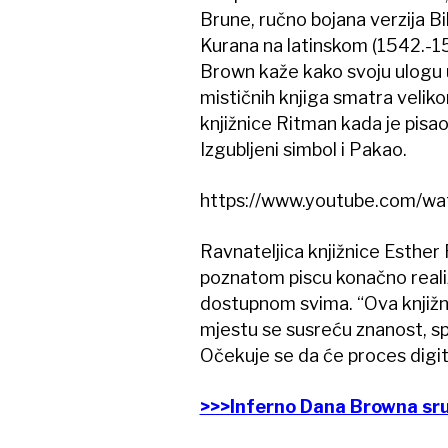
Brune, ručno bojana verzija Bib
Kurana na latinskom (1542.-15
Brown kaže kako svoju ulogu u 
mističnih knjiga smatra velikom
knjižnice Ritman kada je pisao
Izgubljeni simbol i Pakao.
https://www.youtube.com/w
Ravnateljica knjižnice Esther 
poznatom piscu konačno realizi
dostupnom svima. “Ova knjižn
mjestu se susreću znanost, spi
Očekuje se da će proces digita
>>>Inferno Dana Browna sru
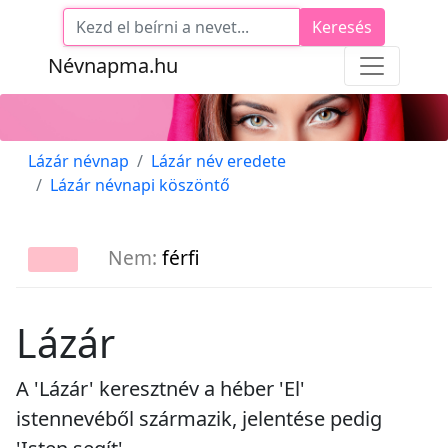
Keresés
Névnapma.hu
Lázár névnap
Lázár név eredete
Lázár névnapi köszöntő
Nem:
férfi
Lázár
A 'Lázár' keresztnév a héber 'El'
istennevéből származik, jelentése pedig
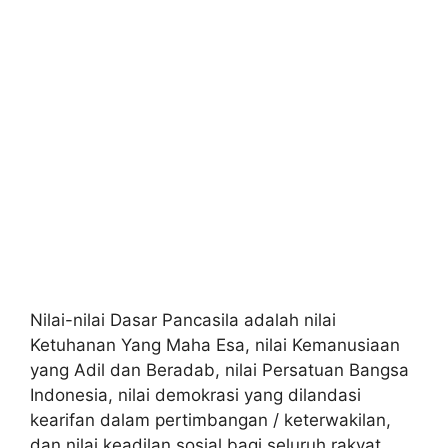
Nilai-nilai Dasar Pancasila adalah nilai
Ketuhanan Yang Maha Esa, nilai Kemanusiaan
yang Adil dan Beradab, nilai Persatuan Bangsa
Indonesia, nilai demokrasi yang dilandasi
kearifan dalam pertimbangan / keterwakilan,
dan nilai keadilan sosial bagi seluruh rakyat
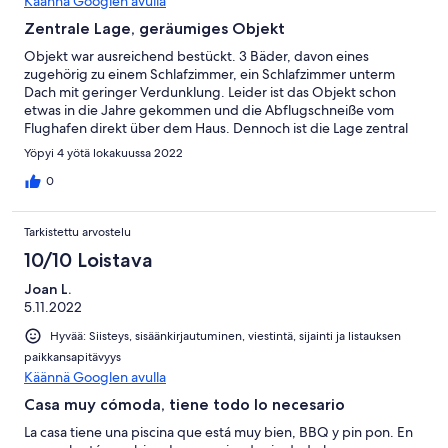
Käännä Googlen avulla
Zentrale Lage, geräumiges Objekt
Objekt war ausreichend bestückt. 3 Bäder, davon eines
zugehörig zu einem Schlafzimmer, ein Schlafzimmer unterm
Dach mit geringer Verdunklung. Leider ist das Objekt schon
etwas in die Jahre gekommen und die Abflugschneiße vom
Flughafen direkt über dem Haus. Dennoch ist die Lage zentral
und in ca 20 Minuten fußläufig das nächste Restaurant
Yöpyi 4 yötä lokakuussa 2022
erreichbar.
0
Tarkistettu arvostelu
10/10 Loistava
Joan L.
5.11.2022
Hyvää: Siisteys, sisäänkirjautuminen, viestintä, sijainti ja listauksen
paikkansapitävyys
Käännä Googlen avulla
Casa muy cómoda, tiene todo lo necesario
La casa tiene una piscina que está muy bien, BBQ y pin pon. En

» TASK GOAL
Repeat the entries exactly as they are given, leaving out each image.

» RESULT OF THE EXERCISE
Brune, ručno bojana verzija Bib
Kurana na latinskom (1542.-15
Brown kaže kako svoju ulogu u 
mističnih knjiga smatra velikom
knjižnice Ritman kada je pisao
Izgubljeni simbol i Pakao.
https://www.youtube.com/w
Ravnateljica knjižnice Esther 
poznatom piscu konačno realizi
dostupnom svima. “Ova knjižn
mjestu se susreću znanost, spi
Očekuje se da će proces digita
>>>Inferno Dana Browna sru
Keresés
Névnapma.hu
Lázár névnap
Lázár név eredete
Lázár névnapi köszöntő
Nem:
férfi
Lázár
A 'Lázár' keresztnév a héber 'El'
istennevéből származik, jelentése pedig
Nilai-nilai Dasar Pancasila adalah nilai
Ketuhanan Yang Maha Esa, nilai Kemanusiaan
yang Adil dan Beradab, nilai Persatuan Bangsa
Indonesia, nilai demokrasi yang dilandasi
kearifan dalam pertimbangan / keterwakilan,
dan nilai keadilan sosial bagi seluruh rakyat
Käännä Googlen avulla
Zentrale Lage, geräumiges Objekt
Objekt war ausreichend bestückt. 3 Bäder, davon eines
zugehörig zu einem Schlafzimmer, ein Schlafzimmer unterm
Dach mit geringer Verdunklung. Leider ist das Objekt schon
etwas in die Jahre gekommen und die Abflugschneiße vom
Flughafen direkt über dem Haus. Dennoch ist die Lage zentral
und in ca 20 Minuten fußläufig das nächste Restaurant
Yöpyi 4 yötä lokakuussa 2022
erreichbar.
0
Tarkistettu arvostelu
10/10 Loistava
Joan L.
5.11.2022
Hyvää: Siisteys, sisäänkirjautuminen, viestintä, sijainti ja listauksen
paikkansapitävyys
Käännä Googlen avulla
Casa muy cómoda, tiene todo lo necesario
La casa tiene una piscina que está muy bien, BBQ y pin pon. En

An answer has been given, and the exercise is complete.